Sirasi's study of medical ancestry is logically succeeded by Kevin Brownlee's contribution, "The Conflicted Genealogy of Cultural Authority: Italian Responses to French Cultural Dominance in Il Tesoretto, Il Fiore, and La Commedia." Brownlee first considers the cultural conflicts demonstrated in Brunetto Latini's works, Livres dou tresor and Il Tesoretto, both composed during the author's French exile following the defeat of the Guelphs. In the Livres dou tresor, Brunetto extols the value and quality of the French language and culture, an admiration due in no small part to the Angevin support shown to the Guelph party. Yet, in the second work, Brunetto glosses over the French tradition to re-appropriate the Ovidian source of the Roman de la Rose, garnering for the Italian language the prestige of Ovid. While Il Tesoretto appears on the surface to take its inspiration from the Roman de la Rose and tell its story in imitatio, Brownlee suggests that Brunetto is "correcting" and improving Guillaume de Lorris and Jean de Meun by directly appealing to the more glorious books of Ovid, the Remedia Amores and the Metamorphoses, rather than the Ars amatoria. Brunetto "evokes only in order to bypass the French intermediary."

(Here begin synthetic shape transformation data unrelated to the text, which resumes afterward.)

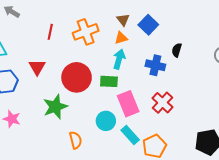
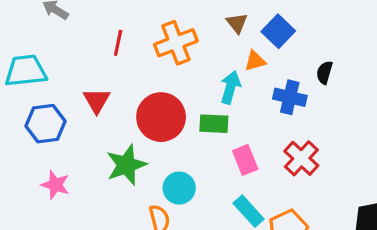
orange triangle: (121, 38) -> (255, 61), moved
pink rectangle: (128, 104) -> (245, 160), size x0.7
cyan circle: (106, 121) -> (179, 188), moved

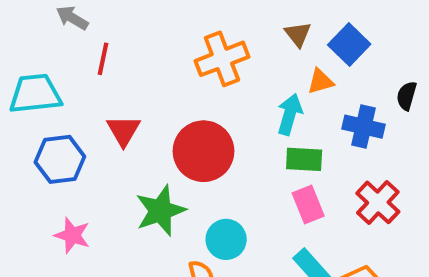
red line: (118, 43) -> (103, 59), moved
green rectangle: (214, 124) -> (304, 159), moved

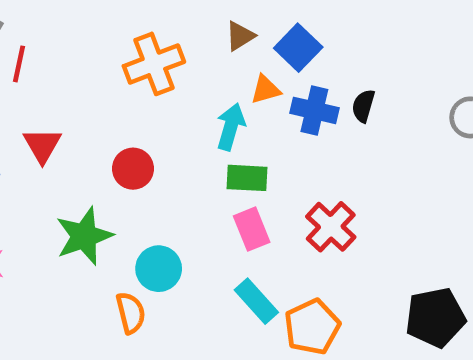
brown triangle: (298, 34) -> (240, 36), turned 36
blue cross: (364, 127) -> (314, 110), moved
red circle: (204, 151) -> (133, 169), size x0.6

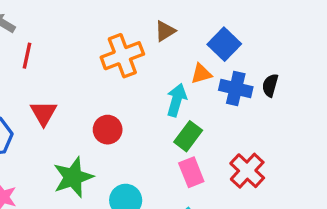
brown triangle: (240, 36) -> (165, 31), moved
green rectangle: (247, 178) -> (188, 136), turned -56

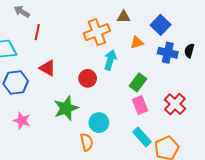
brown triangle: (165, 31) -> (124, 17), turned 32
orange triangle: (201, 74) -> (137, 42), moved
cyan arrow: (177, 100) -> (110, 60), moved
red triangle: (44, 113) -> (48, 68), turned -30

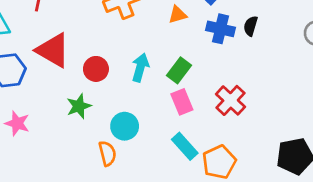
cyan arrow: (110, 60) -> (140, 68), moved
red triangle: (48, 68) -> (53, 50), size x1.5
red circle: (88, 78) -> (96, 69), moved
green star: (66, 108) -> (79, 106), size x0.7

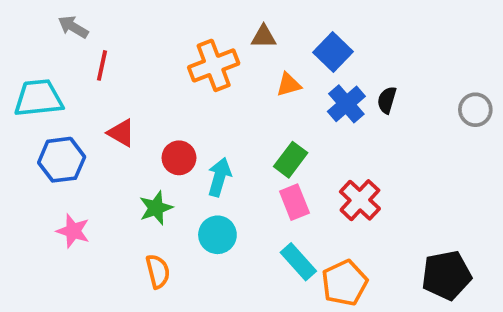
blue cross: (221, 29) -> (346, 104), turned 36
red triangle: (53, 50) -> (121, 133), size x0.6
cyan arrow: (140, 68) -> (219, 177), moved
orange semicircle: (107, 153) -> (158, 271), moved

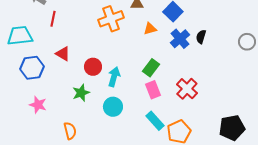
orange semicircle: (158, 271) -> (70, 131), moved

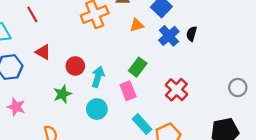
red line: (53, 19) -> (32, 14), turned -42
gray circle: (247, 42) -> (238, 88), moved
pink rectangle: (153, 90) -> (128, 91), moved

Likewise, the Il Fiore (anonymous), written about twenty years after Brunetto's works, reflects upon the concept of translatio. Also written in imitation of the Roman de la Rose, Brownlee again posits most convincingly that the goal is to efface rather than highlight the source of literary inspiration. While the translatio tradition mentions by name the auctores, these texts noticebly remain silent when it comes to the Roman de la Rose and its French authors. Instead, Ovid is the most immediate link. Brownlee concludes with a consideration of Dante's Commedia and the manner in which it evokes images and personae from French literature only to dismiss them as unimportant in the translatio of classical authors such as Ovid.

Peter Stallybrass provides the final essay: "Hauntings: The Materiality of Memory on the Renaissance Stage." Here, he considers the role of inheritance of armor and clothing as a means both of memorializing the dead and assuming the identity of the father and even continuing the life of the clan. Taking on a life and individuality of its own, the ownership of armor sometimes passes to a place rather than to an individual heir. And yet, the strength of armour cannot itself last forever. The concrete identity the ghost assumes when wearing armor is obliterated when the spirit enters on-stage clothed in a sheet, or more accurately, a shroud. Tracing the motif of displaced and disintegrating armor from Greek tragedy, Stallybrass demonstrates the dissolution of identity as material objects are appropriated by non-heirs and even enemies.

Each article in this collection stands on its own merit and scholarship, but these essays also read well together as a reconsideration of human and literary generation and kinship, the creation of offspring and identity. While at first glance one might wonder about the connections between the understanding of lesbianism in the sixteenth century, Augustine's theory of original sin and the tradition of translatio, such issues all basically address the process of identification: how do we define ourselves and others? How do we define our culture and foreign cultures? How do we define our relationships to other people and other nations? The editors and authors have done an admirable job of examining these questions in varied settings from diverse perspectives.